Allemagne : Grève déterminée dans la fonction publique

Depuis le 6 février les salariés de la fonction publique sont en grève illimitée contre la prolongation du temps de travail. Avec des dizaines de milliers de grévistes dans 9 des 16 Länder (régions fédérales), il s’agit de la plus grande grève dans la fonction publique depuis 1992.

Article paru dans l’Egalité n°118

Trois conflits différents sont à l’origine de la grève. Premièrement, les employés des communes dans l’Allemagne de l’Ouest s’opposent à une prolongation du temps de travail de 38,5 à 40 heures. Deuxièmement, les employés des Länder se battent contre une prolongation du temps de travail déjà mise en place (42 heures en Bavière). Troisièmement les salariés des hôpitaux publics se battent également pour le maintien des 38,5 heures par semaine. Selon les calculs du syndicat Ver.di (syndicat de la fonction publique) une prolongation du temps de travail hebdomadaire de 1,5 heures signifie une perte de 4% des emplois et menacera 400.000 emplois qui dépendent de la fonction publique.
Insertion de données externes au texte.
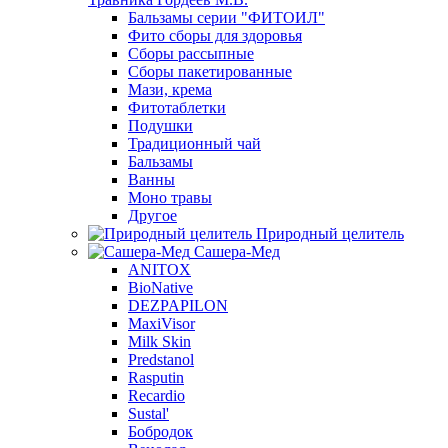
Бальзамы серии "ФИТОИЛ"
Фито сборы для здоровья
Сборы рассыпные
Сборы пакетированные
Мази, крема
Фитотаблетки
Подушки
Традиционный чай
Бальзамы
Ванны
Моно травы
Другое
Природный целитель
Сашера-Мед
ANITOX
BioNative
DEZPAPILON
MaxiVisor
Milk Skin
Predstanol
Rasputin
Recardio
Sustal'
Бобродок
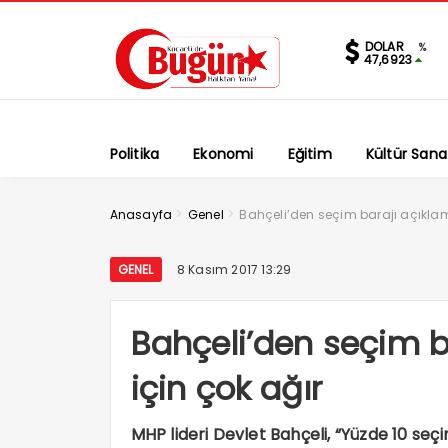
DOLAR
%
47,6923
Politika
Ekonomi
Eğitim
Kültür Sana
>
>
Anasayfa
Genel
Bahçeli’den seçim barajı açıklama
GENEL
8 Kasım 2017 13:29
Bahçeli’den seçim ba
için çok ağır
MHP lideri Devlet Bahçeli, “Yüzde 10 seçi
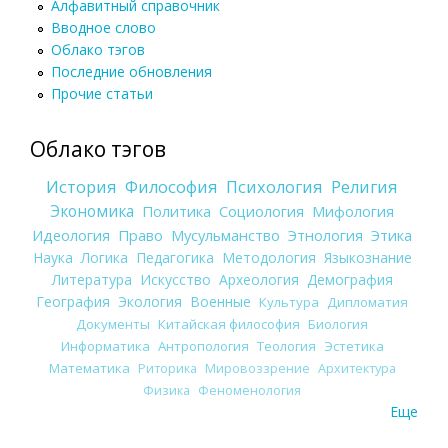
Алфавитный справочник
Вводное слово
Облако тэгов
Последние обновления
Прочие статьи
Облако тэгов
История
Философия
Психология
Религия
Экономика
Политика
Социология
Мифология
Идеология
Право
Мусульманство
Этнология
Этика
Наука
Логика
Педагогика
Методология
Языкознание
Литература
Искусство
Археология
Демография
География
Экология
Военные
Культура
Дипломатия
Документы
Китайская философия
Биология
Информатика
Антропология
Теология
Эстетика
Математика
Риторика
Мировоззрение
Архитектура
Физика
Феноменология
Еще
Une grève solide et déterminée

Malgré la tactique « flexible » du syndicat Ver.di d’appeler seulement quelques secteurs choisis à la grève et une région après l’autre, et non pas l’ensemble des salariés de la fonction publique, la grève est massivement suivie et s’élargit de plus en plus (35.000 grévistes dans la troisième semaine). La combativité s’est vue dans les votes pour la grève avec des résultats autour de 95 %. Après des années d’attaques du gouvernement de « gauche » de Schröder contre les conditions de travail dans la fonction publique et une suppression d’emplois énorme (2,2 millions d’emplois en moins depuis 1995), les travailleurs ne sont pas prêts à lâcher le morceau et à travailler davantage.
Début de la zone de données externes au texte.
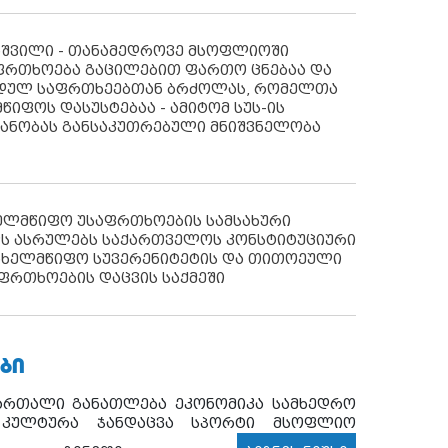
აშვილი - თანამედროვე მსოფლიოში
ფრთხოება გაცილებით ფართო ცნებაა და
იდულ საფრთხეებთან ბრძოლას, რომელთა
წიფოს დასუსტებაა - ამიტომ სუს-ის
იანობას განსაკუთრებული მნიშვნელობა
ხელმწიფო უსაფრთხოების სამსახური
ს ასრულებს საქართველოს კონსტიტუციური
ახელმწიფო სუვერენიტეტის და თითოეული
ფრთხოების დაცვის საქმეში
ᲑᲘ
ართალი
განათლება
ეკონომიკა
სამხედრო
კულტურა
ჯანდაცვა
სპორტი
მსოფლიო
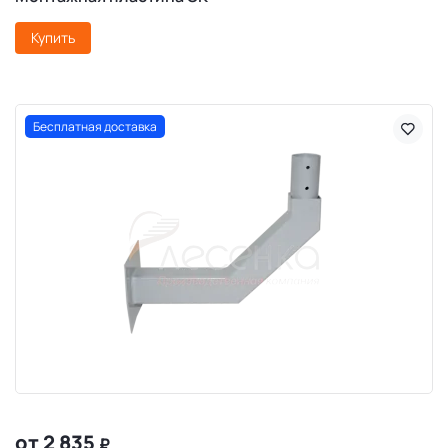
Купить
Бесплатная доставка
от 2 835
₽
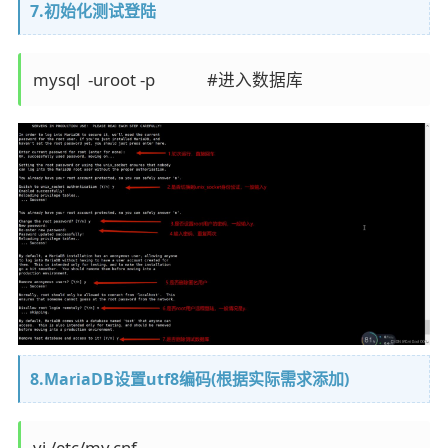
7.初始化测试登陆
mysql  -uroot -p             #进入数据库
8.MariaDB设置utf8编码(根据实际需求添加)
vi /etc/my.cnf
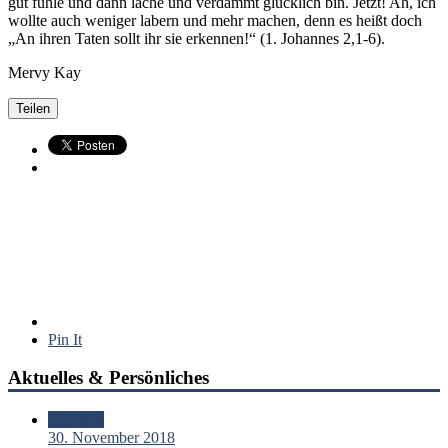
gut fühle und dann lache und verdammt glücklich bin. Jetzt! Ah, ich
wollte auch weniger labern und mehr machen, denn es heißt doch
„An ihren Taten sollt ihr sie erkennen!“ (1. Johannes 2,1-6).
Mervy Kay
Teilen
Pin It
Aktuelles & Persönliches
Standard
30. November 2018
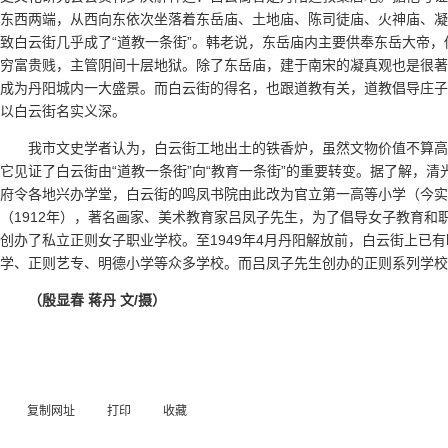
东西两端，从西向东依次坐落着东岳庙、土地庙、陈司徒庙、火神庙、凝
致白云街几乎成了“道教一条街”。韩老说，东岳庙内主要供奉东岳大帝
穷富贵贱，主管阴间十层地狱。除了东岳庙，建于南宋的凝真观也是很著
成为丹阳城内一大盛景。而白云街的得名，也跟道教有关，道教倡导庄子“
以白云街名实义深。
我市文史学者认为，白云街工地出土的铁香炉，虽然文物价值不算
它见证了白云街由“道教一条街”向“教育一条街”的重要转变。据了解，清光
府令各地兴办学堂，白云街的鸣凤书院由此改为官立第一高等小学（今实
（1912年），著名画家、美术教育家吕凤子先生，为了倡导女子教育和
创办了私立正则女子职业学校。至1949年4月丹阳解放前，白云街上已
学、正则艺专、明德小学等众多学校。而吕凤子先生创办的正则系列学校
（殷显春 蒋丹 文/摄）
复制网址
打印
收藏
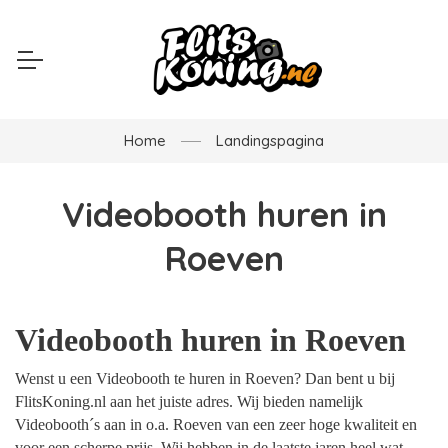
Home
Landingspagina
Videobooth huren in
Roeven
Videobooth huren in Roeven
Wenst u een Videobooth te huren in Roeven? Dan bent u bij
FlitsKoning.nl aan het juiste adres. Wij bieden namelijk
Videobooth´s aan in o.a. Roeven van een zeer hoge kwaliteit en
voor een scherpe prijs. Wij hebben in de laatste jaren heel wat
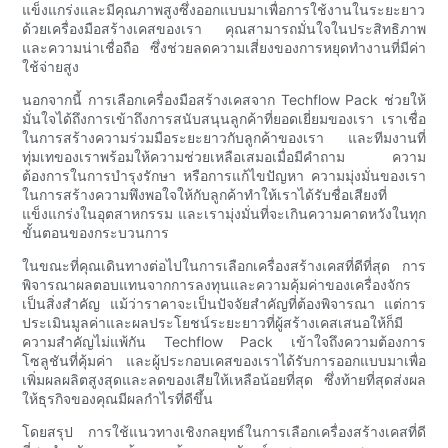
แข็งแกร่งและมีคุณภาพสูงซึ่งออกแบบมาเพื่อการใช้งานในระยะยาว
ด้วยเครื่องมือสร้างเคสของเรา คุณสามารถมั่นใจในประสิทธิภาพ
และความน่าเชื่อถือ ซึ่งช่วยลดความเสี่ยงของการหยุดทำงานที่มีค่า
ใช้จ่ายสูง
นอกจากนี้ การเลือกเครื่องมือสร้างเคสจาก Techflow Pack ช่วยให้
มั่นใจได้ถึงการเข้าถึงการสนับสนุนลูกค้าที่ยอดเยี่ยมของเรา เราเชื่อ
ในการสร้างความร่วมมือระยะยาวกับลูกค้าของเรา และทีมงานที่
ทุ่มเทของเราพร้อมให้ความช่วยเหลือเสมอเมื่อมีคำถาม ความ
ต้องการในการบำรุงรักษา หรือการแก้ไขปัญหา ความมุ่งมั่นของเรา
ในการสร้างความพึงพอใจให้กับลูกค้าทำให้เราได้รับชื่อเสียงที่
แข็งแกร่งในอุตสาหกรรม และเรามุ่งมั่นที่จะเกินความคาดหวังในทุก
ขั้นตอนของกระบวนการ
ในขณะที่คุณเดินทางต่อไปในการเลือกเครื่องสร้างเคสที่ดีที่สุด การ
พิจารณาผลตอบแทนจากการลงทุนและความคุ้มค่าของเครื่องจักร
เป็นสิ่งสำคัญ แม้ว่าราคาจะเป็นปัจจัยสำคัญที่ต้องพิจารณา แต่การ
ประเมินมูลค่าและผลประโยชน์ระยะยาวที่ผู้สร้างเคสเสนอให้ก็มี
ความสำคัญไม่แพ้กัน Techflow Pack เข้าใจถึงความต้องการ
โซลูชันที่คุ้มค่า และผู้ประกอบเคสของเราได้รับการออกแบบมาเพื่อ
เพิ่มผลผลิตสูงสุดและลดของเสียให้เหลือน้อยที่สุด ซึ่งท้ายที่สุดส่งผล
ให้ธุรกิจของคุณมีผลกำไรที่ดีขึ้น
โดยสรุป การใช้แนวทางเชิงกลยุทธ์ในการเลือกเครื่องสร้างเคสที่ดี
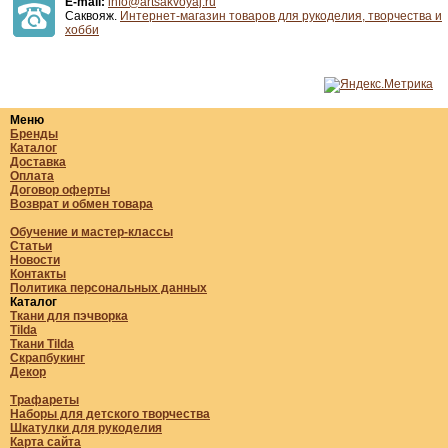
E-mail:
info@artsakvoyaj.ru
Саквояж.
Интернет-магазин товаров для рукоделия, творчества и
хобби
Меню
Бренды
Каталог
Доставка
Оплата
Договор оферты
Возврат и обмен товара
Обучение и мастер-классы
Статьи
Новости
Контакты
Политика персональных данных
Каталог
Ткани для пэчворка
Tilda
Ткани Tilda
Скрапбукинг
Декор
Трафареты
Наборы для детского творчества
Шкатулки для рукоделия
Карта сайта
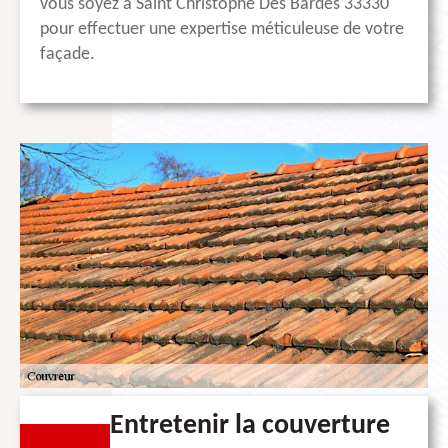
vous soyez à Saint Christophe Des Bardes 33330
pour effectuer une expertise méticuleuse de votre
façade.
Entretenir la couverture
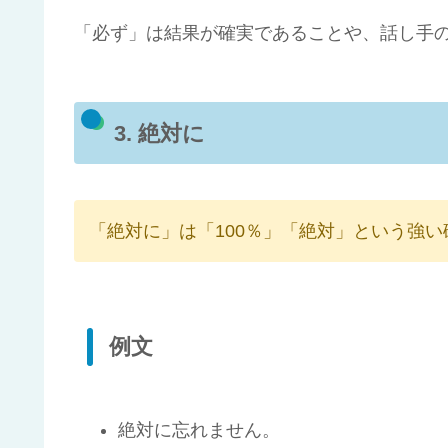
「必ず」は結果が確実であることや、話し手
3. 絶対に
「絶対に」は「100％」「絶対」という強
例文
絶対に忘れません。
Alors que les employeurs publics utilisent des centaines de travailleurs en intérim et des chômeurs en « emploi à 1 Euro » pour briser la grève, alors que la police à Osnarbrück (ville dans le Nord) a violemment fait passer les non-grévistes chez les éboueurs, la grève reste solide. Une grande solidarité existe parmi la population malgré la propagande anti-gréviste des médias (soutien de 60%). La combativité et la détermination des grévistes ont surpris tant les employeurs que les dirigeants du syndicat Ver.di et ils ne se sont pas attendu à ce que les salariés fassent grève contre la prolongation du temps de travail. Malheureusement, l’attitude de la direction de Ver.di empêche d’utiliser pleinement cette combativité exemplaire et d’élargir la grève à toute la fonction publique à l’échelle du pays et de faire le lien avec le privé. Bsirske, secrétaire général du Verdi, a déjà proposé un faux compromis aux employeurs : les jeunes salariés peuvent travailler 39 heures et les plus vieux 38 heures.
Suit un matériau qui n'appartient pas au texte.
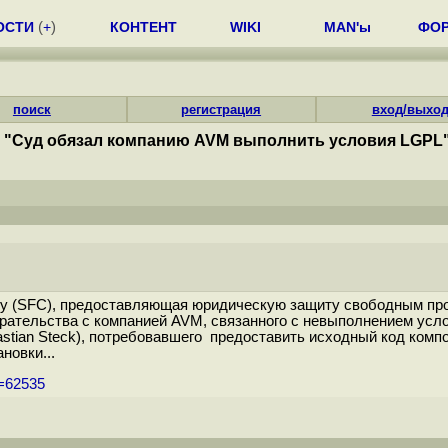
ОСТИ
(
+
)
КОНТЕНТ
WIKI
MAN'ы
ФО
поиск
регистрация
вход/выхо
"Суд обязал компанию AVM выполнить условия LGPL
cy (SFC), предоставляющая юридическую защиту свободным пр
рательства с компанией AVM, связанного с невыполнением усл
astian Steck), потребовавшего предоставить исходный код ком
новки...
m=62535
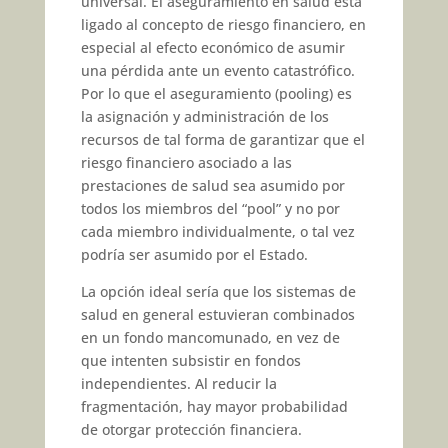
universal. El aseguramiento en salud está
ligado al concepto de riesgo financiero, en
especial al efecto económico de asumir
una pérdida ante un evento catastrófico.
Por lo que el aseguramiento (pooling) es
la asignación y administración de los
recursos de tal forma de garantizar que el
riesgo financiero asociado a las
prestaciones de salud sea asumido por
todos los miembros del “pool” y no por
cada miembro individualmente, o tal vez
podría ser asumido por el Estado.
La opción ideal sería que los sistemas de
salud en general estuvieran combinados
en un fondo mancomunado, en vez de
que intenten subsistir en fondos
independientes. Al reducir la
fragmentación, hay mayor probabilidad
de otorgar protección financiera.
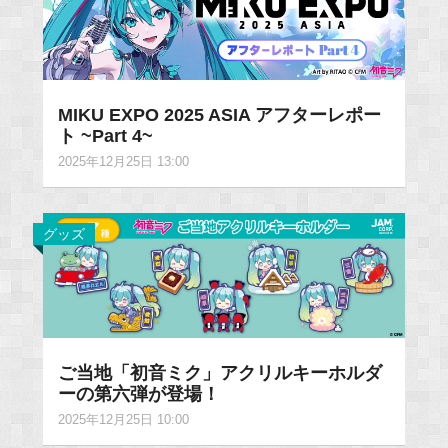
MIKU EXPO 2025 ASIA アフターレポー
ト ~Part 4~
2025年12月25日 13:00
グッズ
ご当地「初音ミク」アクリルキーホルダ
ーの第六弾が登場！
2025年12月25日 10:00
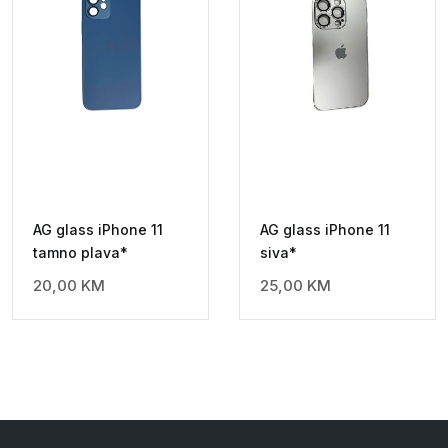
AG glass iPhone 11
AG glass iPhone 11
tamno plava*
siva*
20,00
KM
25,00
KM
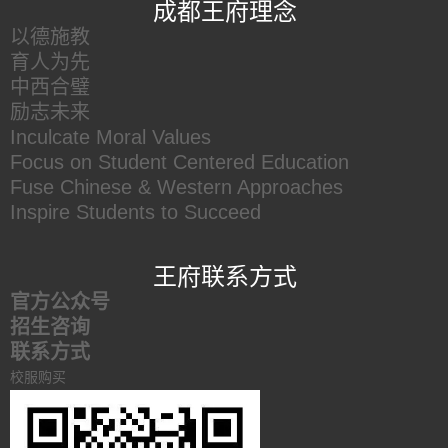
成都王府理念
以德施教
育人为先
中西合璧
励志未来
Inculcate Moral Values
Focus on Student Centered Education
Fuse Chinese & Western Approaches
Inspire Students to Succeed
王府联系方式
官方公众号
招生咨询
联系方式
校服购买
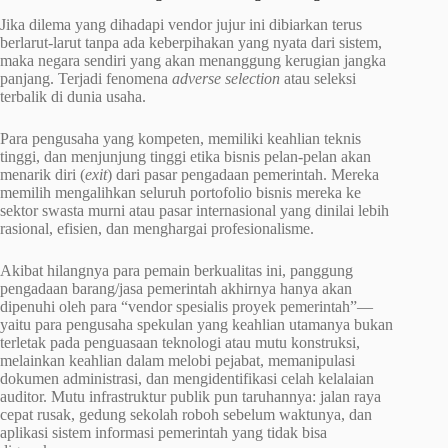
Jika dilema yang dihadapi vendor jujur ini dibiarkan terus
berlarut-larut tanpa ada keberpihakan yang nyata dari sistem,
maka negara sendiri yang akan menanggung kerugian jangka
panjang. Terjadi fenomena
adverse selection
atau seleksi
terbalik di dunia usaha.
Para pengusaha yang kompeten, memiliki keahlian teknis
tinggi, dan menjunjung tinggi etika bisnis pelan-pelan akan
menarik diri (
exit
) dari pasar pengadaan pemerintah. Mereka
memilih mengalihkan seluruh portofolio bisnis mereka ke
sektor swasta murni atau pasar internasional yang dinilai lebih
rasional, efisien, dan menghargai profesionalisme.
Akibat hilangnya para pemain berkualitas ini, panggung
pengadaan barang/jasa pemerintah akhirnya hanya akan
dipenuhi oleh para “vendor spesialis proyek pemerintah”—
yaitu para pengusaha spekulan yang keahlian utamanya bukan
terletak pada penguasaan teknologi atau mutu konstruksi,
melainkan keahlian dalam melobi pejabat, memanipulasi
dokumen administrasi, dan mengidentifikasi celah kelalaian
auditor. Mutu infrastruktur publik pun taruhannya: jalan raya
cepat rusak, gedung sekolah roboh sebelum waktunya, dan
aplikasi sistem informasi pemerintah yang tidak bisa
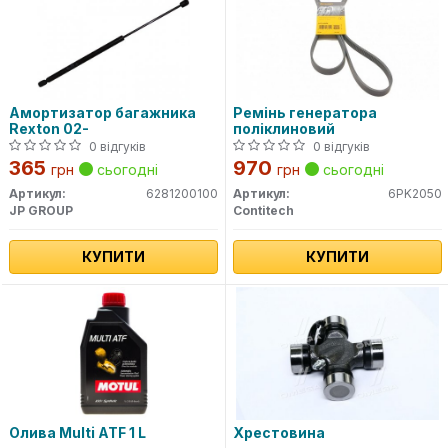
Амортизатор багажника
Ремінь генератора
Rexton 02-
поліклиновий
0 відгуків
0 відгуків
365
970
грн
сьогодні
грн
сьогодні
Артикул:
6281200100
Артикул:
6PK2050
JP GROUP
Contitech
КУПИТИ
КУПИТИ
Олива Multi ATF 1 L
Хрестовина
La conscience de classe se développe

Une grande colère existe chez les grévistes contre « ceux d’en-haut », contre les attaques contre les conditions de travail et de vie, contre cette politique pour les riches et les patrons. Dans un contexte de licenciements de masse dans le privé (suppression de 20.000 emplois prévue chez Volkswagen, 32.000 chez Telekom,…) les salariés du public font le lien, comprennent qu’ils ont les mêmes problèmes et les mêmes intérêts que les travailleurs du privé. A Nuremberg, 4000 employés des services publics sont partis en manifestation à l’usine de AEG où 1700 travailleurs sont en grève contre la fermeture du site. Vu qu’un conflit s’annonce dans la métallurgie début mars, le potentiel serait là pour unifier les travailleurs du public et du privé. A Brème, le DGB (fédération des syndicats) appelle à une journée de grève de tous les secteurs grâce à la pression de la base. L’élargissement de la grève dans la fonction publique et la construction d’une grève commune privé-public sont nécessaires pour changer le rapport de force en faveur des travailleurs.